No decorrer do enredo, o Sr. Meursault estabelece algumas relações com um vizinho que o envolve em problemas de violência contra sua namorada. O fato é que a trama se desenvolve a tal ponto que o nosso herói mata o irmão da namorada do amigo. Neste momento inicia a descrição de outra realidade estranha ao protagonista, mas que carrega o mesmo tom de normalidade e cotidianeidade dramática. Camus constrói conexões e elabora questões que não é o fato de estar preso, ou ter matado um homem, ou vivenciado a morte da mãe recentemente, que lhe dão o tom dramático, mas sim a própria existência humana. O fato de estar vivo, preso ou não, que é estranho. “Nessa época, pensei muitas vezes que, se me obrigassem a viver dentro de um tronco seco de árvore, sem outra ocupação além de olhar a flor do céu acima de minha cabeça, ter-me-ia habituado aos poucos” (p. 77).
Camus invadiu minha vida sem pedir licença e me fez questionar a frágil vida diante da morte e dos acasos do destino. As relações com os hábitos, costumes, cultura e valores que nos fazem estrangeiros de nós mesmos. É interessante que essas questões são abordadas durante o julgamento, e, de certa forma, me fez lembrar do universo de Josef K., em O processo, de Franz Kafka, com a justa diferença de que o universo kafkiano é mais intenso, denso e obscuro. Dois trechos elucidam bem este momento em que o nosso herói torna-se estrangeiro de sua vida: “não compreendia bem por que motivo as qualidades de um homem comum podiam tornar-se acusações esmagadoras contra um culpado” (p. 101) e “a mim parecia-me que me afastavam ainda mais do caso, reduziam-me a zero e, de certa forma, substituíam-me” (p. 104).

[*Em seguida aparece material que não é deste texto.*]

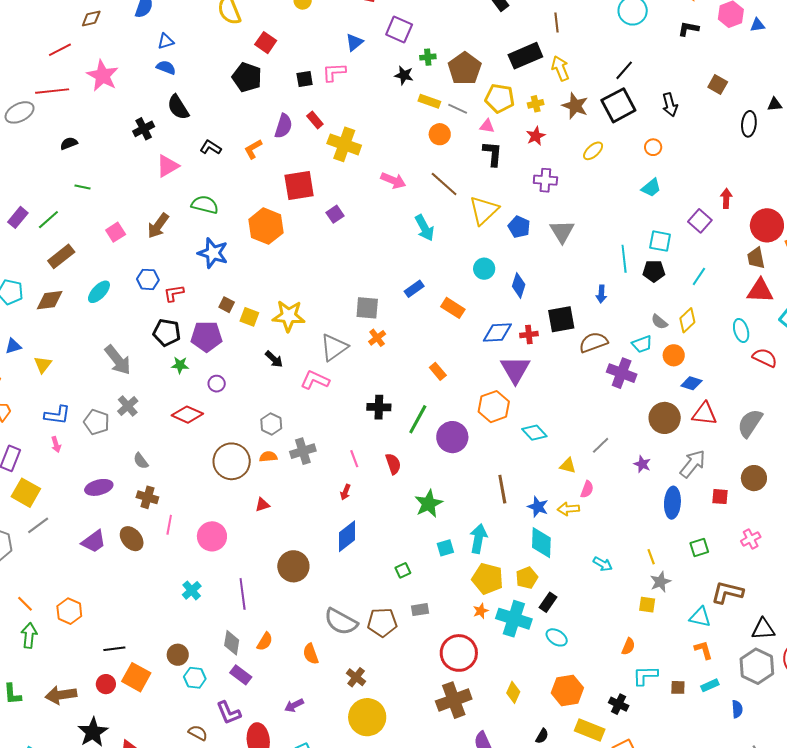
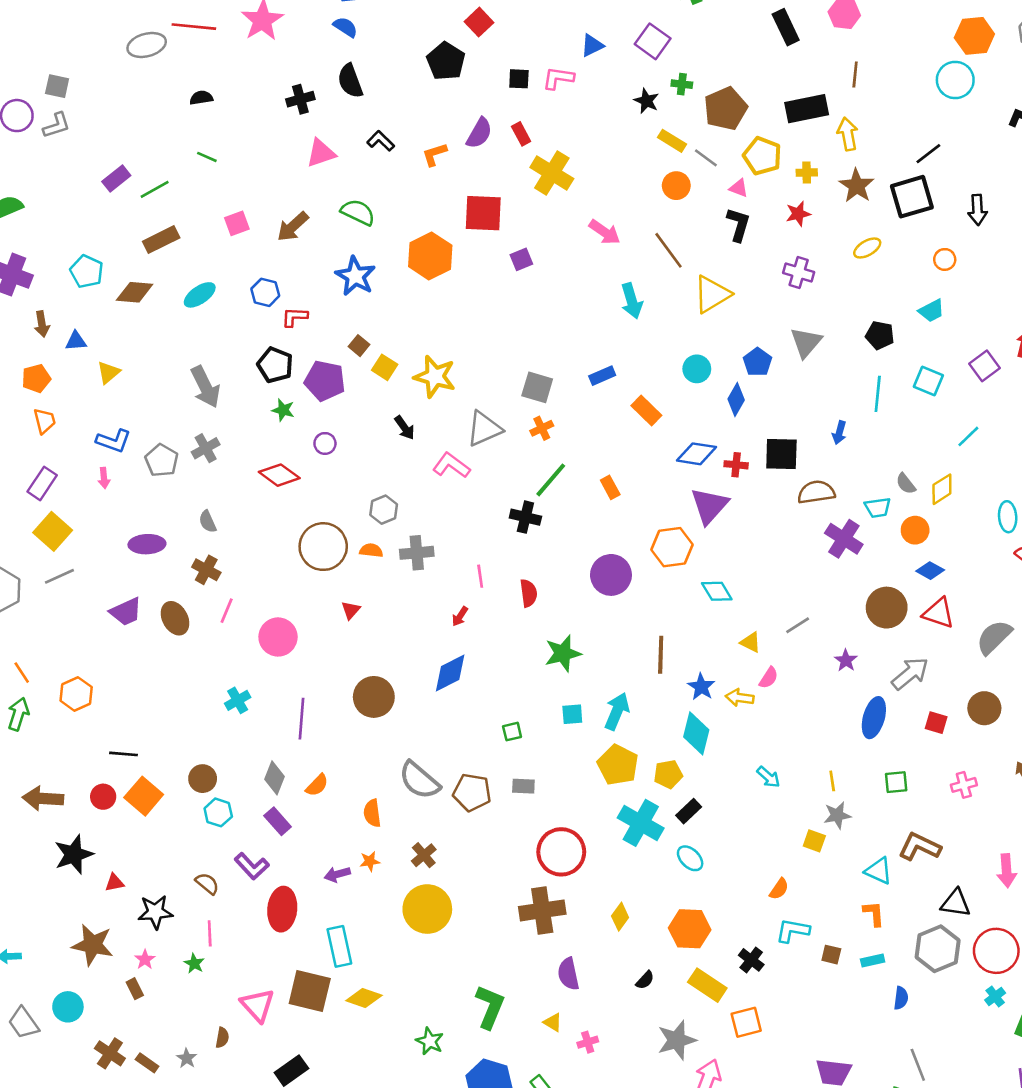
blue pentagon: (519, 227) -> (757, 362), moved
black pentagon: (654, 271) -> (880, 335), moved
green line: (418, 419) -> (551, 480), moved
red triangle: (262, 505) -> (351, 610), turned -42
orange star: (481, 611) -> (370, 861), moved
purple L-shape: (229, 713) -> (252, 866), turned -32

Este foi o meu olhar do livro que não atendeu as minhas expectativas. É claro que gostei, seria injusto um julgamento negativo com o principal autor que dissertou sobre a teoria do Absurdo. Mas... Por fim, gostaria de terminar com uma frase auto-biográfica de Camus: “lutar até o fim pela liberdade. Manter viva a revolta contra os limites, contra as fórmulas, porque a revolta é o próprio movimento da vida, que não pode ser negada sem que se renuncie a viver”.